À frente de seu tempo, “O funeral das rosas” defende que “o amor não vê gênero”. Dentro do caldeirão de referências estão a Antiguidade Clássica (intertextualidade edipiana) e a comédia farsesca (a cena dos mictórios), o drama é o fio condutor, mas não uma bolha que separa o longa do que há fora dela. Há um filme dentro de um filme, mas o que é real? Fronteiras são relativizadas, uma diegese de primeira dimensão (o arco dramático de Eddie, um drama ficcional) tem relação contígua com uma diegese de segunda dimensão (o filme de Guevara, que é um documentário). O uso de entorpecentes dilui as cercas, faz com que as personagens fiquem cambaleantes e se submetam a um jogo erótico entre si.

O passado parece distante, mas surge como um cometa dentro da narrativa.
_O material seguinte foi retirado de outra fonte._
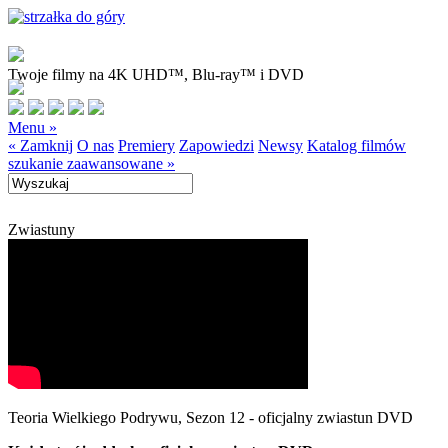
Twoje filmy na 4K UHD™, Blu-ray™ i DVD
Menu »
« Zamknij
O nas
Premiery
Zapowiedzi
Newsy
Katalog filmów
szukanie zaawansowane »
Zwiastuny
Teoria Wielkiego Podrywu, Sezon 12 - oficjalny zwiastun DVD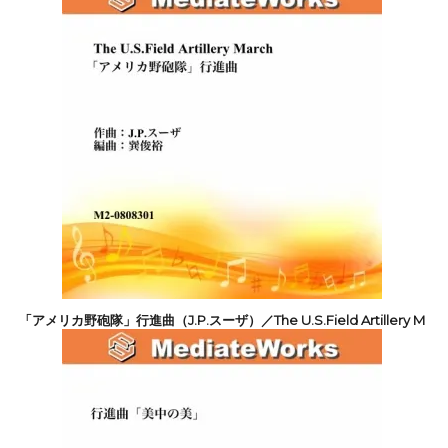
「アメリカ野砲隊」行進曲（J.P.スーザ）／The U.S.Field Artillery M
arch
4,400円(税込)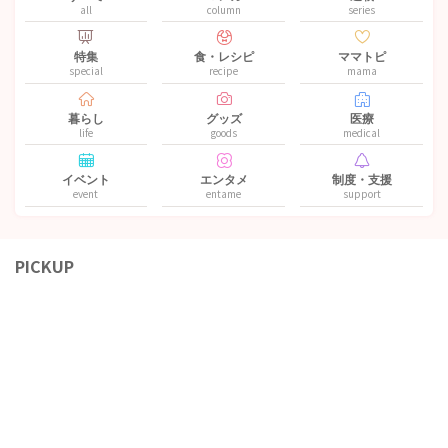
all
column
series
特集
食・レシピ
ママトピ
special
recipe
mama
暮らし
グッズ
医療
life
goods
medical
イベント
エンタメ
制度・支援
event
entame
support
PICKUP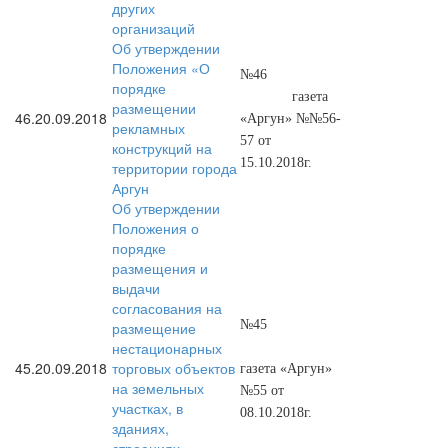
других
организаций
Об утверждении
Положения «О
№46
порядке
газета
размещении
46.
20.09.2018
«Аргун» №№56-
рекламных
57 от
конструкций на
15.10.2018г.
территории города
Аргун
Об утверждении
Положения о
порядке
размещения и
выдачи
согласования на
№45
размещение
нестационарных
45.
20.09.2018
торговых объектов
газета «Аргун»
на земельных
№55 от
участках, в
08.10.2018г.
зданиях,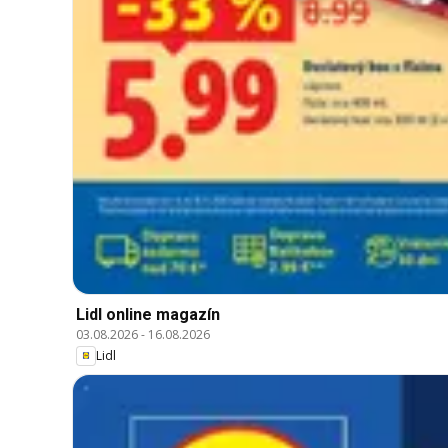
Lidl online magazín
03.08.2026
-
16.08.2026
Lidl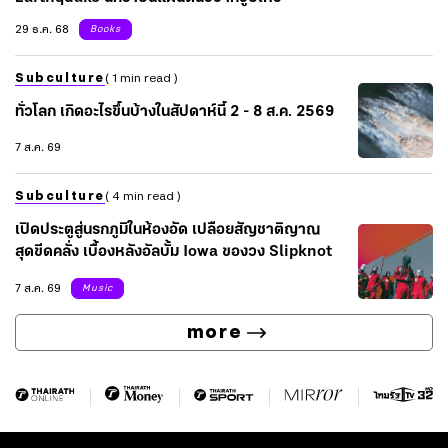
29 ธ.ค. 68
Books
Subculture
( 1 min read )
ทั่วโลก เกิดอะไรขึ้นบ้างในสัปดาห์นี้ 2 - 8 ส.ค. 2569
7 ส.ค. 69
Subculture
( 4 min read )
เปิดประตูสู่นรกภูมิในห้องอัด เปลือยสัญชาติญาณ
สุดขีดคลั่ง เบื้องหลังอัลบั้ม Iowa ของวง Slipknot
7 ส.ค. 69
Music
more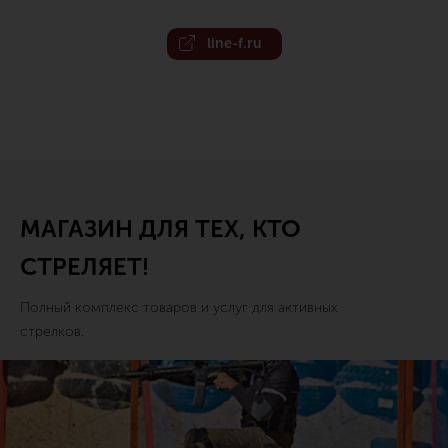
line-f.ru
МАГАЗИН ДЛЯ ТЕХ, КТО
СТРЕЛЯЕТ!
Полный комплекс товаров и услуг для активных
стрелков.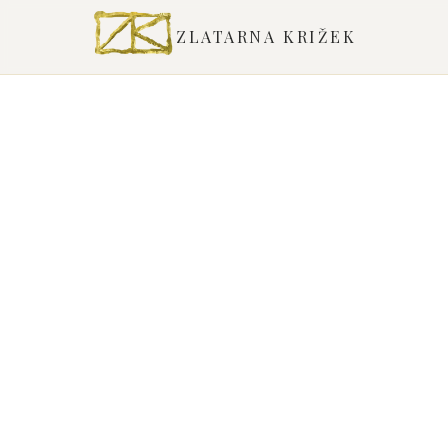
ZLATARNA KRIŽEK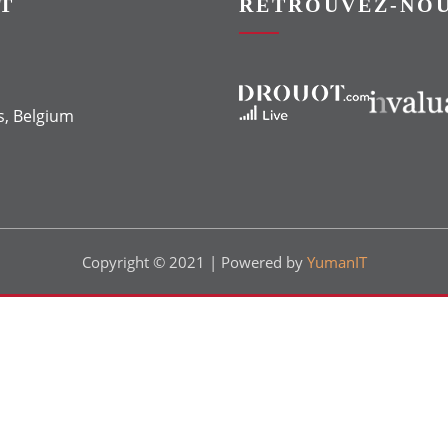
T
RETROUVEZ-NOU
Vers le site Drouot
Vers le site Invaluable
s, Belgium
Copyright © 2021 | Powered by
YumanIT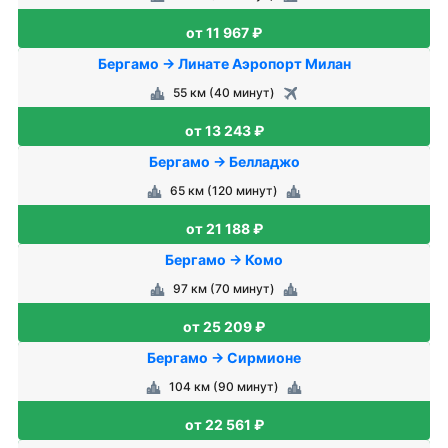
от 11 967 ₽
Бергамо → Линате Аэропорт Милан
55 км (40 минут)
от 13 243 ₽
Бергамо → Белладжо
65 км (120 минут)
от 21 188 ₽
Бергамо → Комо
97 км (70 минут)
от 25 209 ₽
Бергамо → Сирмионе
104 км (90 минут)
от 22 561 ₽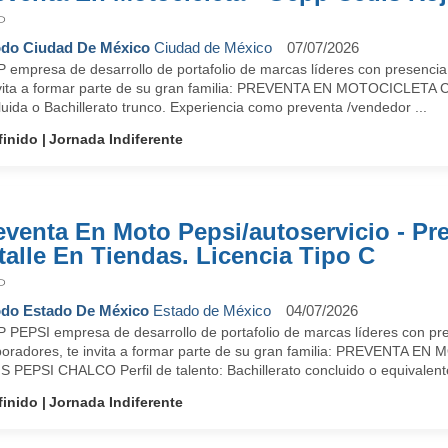
P
do Ciudad De México
Ciudad de México
07/07/2026
 empresa de desarrollo de portafolio de marcas líderes con presencia
nvita a formar parte de su gran familia: PREVENTA EN MOTOCICLETA 
uida o Bachillerato trunco. Experiencia como preventa /vendedor ...
finido
Jornada Indiferente
eventa En Moto Pepsi/autoservicio - Pr
talle En Tiendas. Licencia Tipo C
P
do Estado De México
Estado de México
04/07/2026
 PEPSI empresa de desarrollo de portafolio de marcas líderes con pre
boradores, te invita a formar parte de su gran familia: PREVENTA EN
 PEPSI CHALCO Perfil de talento: Bachillerato concluido o equivalente
finido
Jornada Indiferente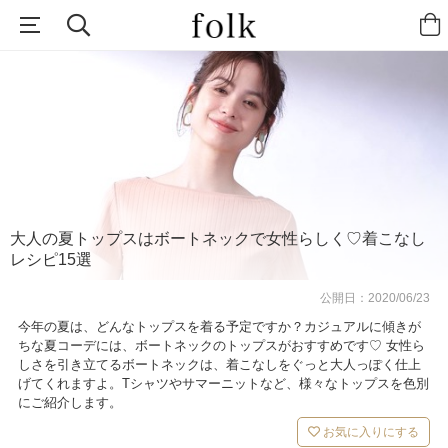
大人の夏トップスはボートネックで女性らしく♡着こなし
レシピ15選
公開日：
2020/06/23
今年の夏は、どんなトップスを着る予定ですか？カジュアルに傾きが
ちな夏コーデには、ボートネックのトップスがおすすめです♡ 女性ら
しさを引き立てるボートネックは、着こなしをぐっと大人っぽく仕上
げてくれますよ。Tシャツやサマーニットなど、様々なトップスを色別
にご紹介します。
お気に入りにする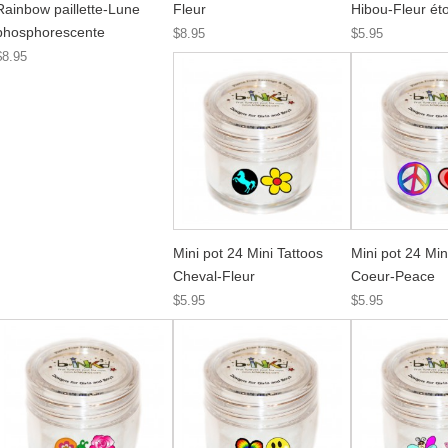
Rainbow paillette-Lune
Fleur
Hibou-Fleur éto
phosphorescente
$8.95
$5.95
$8.95
Mini pot 24 Mini Tattoos
Mini pot 24 Min
Cheval-Fleur
Coeur-Peace
$5.95
$5.95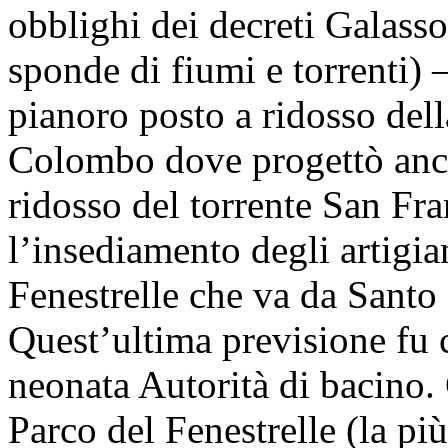
obblighi dei decreti Galasso
sponde di fiumi e torrenti) –
pianoro posto a ridosso dell
Colombo dove progettò anch
ridosso del torrente San Fr
l’insediamento degli artigia
Fenestrelle che va da Santo 
Quest’ultima previsione fu c
neonata Autorità di bacino.
Parco del Fenestrelle (la pi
Cenas são interrompidas repentinamente através de imagens repetidas, por vezes de terror, e sons estranhos que não são aprioristicamente compatíveis com, por exemplo, a clássica “Für Elise”, de Beethoven. “O funeral das rosas” brinca com noções preconcebidas, como em relação ao western, em que Leda e Eddie aparecem se enfrentando à moda do Velho Oeste. Os golpes ocorrem em fast forward, diferenciando-se da elasticidade temporal das cenas de uso de entorpecentes e de sexo. A obra não é estanque, nem contraditória, ela é o que é.

A ambiguidade de “O funeral das rosas” é análoga à de “Édipo rei”. Se Édipo é herói, ele igualmente vive o suficiente para ver a si mesmo se tornar vilão, da mesma forma que Eddie admite ser ferida e lâmina, vítima e carrasco. Trata-se de um filme intenso e complexo, um tornado cultural ora ininteligível, de tão confuso, ora surpreendente, de tão inteligente. Está lá a bandeira do respeito às pessoas trans, mas também estão significantes mais rebeldes e ousados inclusive para padrões hodiernos – aliás, “padrão” é a palavra que menos se aplica à obra.